C’est parti d’une idée de Max Azoulay, directeur de l’Ecole supérieure de réalisation audiovisuelle (Esra), qui a eu envie de faire un site professionnel de cinéma. A partir de là, il a engagé Olivier du Jaunet, qui venait de quitter Ecran total. En octobre-novembre, Olivier a fait son équipe, qui est composée de moi, Julien Fournier, Manuel Raynaud et Serge Siritzky.

Est-ce qu’il y a des domaines de spécialisation parmi les rédacteurs ?
On en a tous à peu près un. Manuel Raynaud et Julien Fournier font plutôt la télévision, moi et Olivier du Jaunet faisons le cinéma et Serge Siritzky fait les deux domaines et plein d’autres choses, puisque de part son expérience professionnelle, il est passé par plusieurs choses dans sa vie. Après, si par exemple, il y a une série qui m’intéresse je peux me diriger vers elle. Rien n’est figé, même si c’est plutôt rare. En soi, c’est télé d’un côté, cinéma de l’autre et tout le monde un peu sur le digital, puisque le digital regroupe tout ça.

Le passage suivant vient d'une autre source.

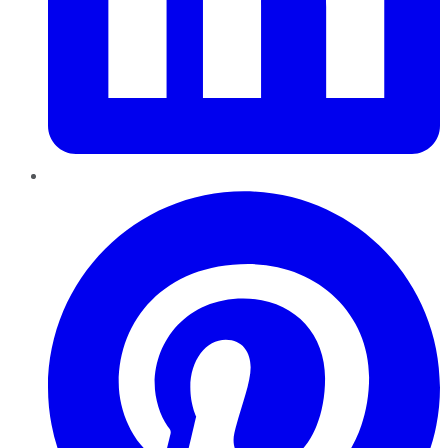
Pinterest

Cinéma, télé et web, ne serait-ce pas la combinaison nouvelle de lier l’industrie du cinéma sous toutes ses coutures et la télé ? 
Nouvelle, je ne sais pas. Notre but est de couvrir tout, tout en choisissant les projets et les personnes vers lesquels on se dirige. C’est là où les préférences et les capacités de chacun sont mises en avant. Olivier et Serge sont des personnes qui sont dans le métier depuis plus longtemps que Manuel, Julien et moi, donc ils ont une connaissance du secteur plus large. Ils connaissent les sociétés de distribution qui sont déjà installées. Donc le but c’est de se diriger vers toutes les nouvelles tentatives.

Même la VOD ou VAD ?
Un peu moins. On surveille tout ça. Après, on se dirige vraiment vers les nouveaux projets, car le monde de l’entertainment est constamment en mouvement. Les acteurs de ce monde changent, le mode de consommation du cinéma et de la série télé évolue. Il faut donc aller vers les choses qui se créent par rapport à ça. Il y en a qui fonctionneront, d’autres qui ne fonctionneront pas. Ça, ce n’est pas à nous de le décider. La seule chose que l’on peut faire, c’est de s’y intéresser, de leur donner une place et d’être un observateur du secteur.

Et les jeux vidéo dans tout ça ?
Ils ne sont pas mis dehors, mais pour l’instant, ils ne sont pas dans les compétences de chacun. En soi, s’il y a des nouveautés dans ce domaine, nous restons en veille là-dessus. Ce n’est pas exclu que quelqu’un qui soit plus orienté jeux vidéo puissent renforcer les rangs de l’équipe. Nous sommes plus sur l’aspect cinématographique ou sériel. Il y a plein de choses qui se créent avec Netflix, Amazon, la VR, qui est un entre-deux entre l’action et l’observation.

Votre format est 100% web, pour un vieux briscard du cinéma, est-ce que ça fonctionne ?
On est 100% web, oui et non. On va lancer des formats papier pour les gros événements comme Cannes. On fera un hors-série, gratuit et distribué sur place que l’on créera en amont. Ce sera épais et fait à base d’articles et d’interviews. Être 100% web est un risque, mais tout à fait logique, à prendre, car le monde de la télé et du cinéma sont dominés par plusieurs générations, dont une qui est encore habituée au papier, et il y a une génération qui a le réflexe internet. Ça nous paraissait logique de faire un média qui est complètement web parce que ça devient le réflexe de tout le monde et puis cela permet une plus grande réactivité, une immédiateté et un accès direct à l’information au lieu d’attendre la fameuse échéance hebdomadaire ou mensuelle. Le but c’était d’être le plus près des gens, le plus rapidement, tout en apportant de l’actualité, mais aussi des interviews grand format, des portraits de société… Le but c’est d’avoir une rubrique hebdomadaire tout en ayant la quotidienneté de l’information.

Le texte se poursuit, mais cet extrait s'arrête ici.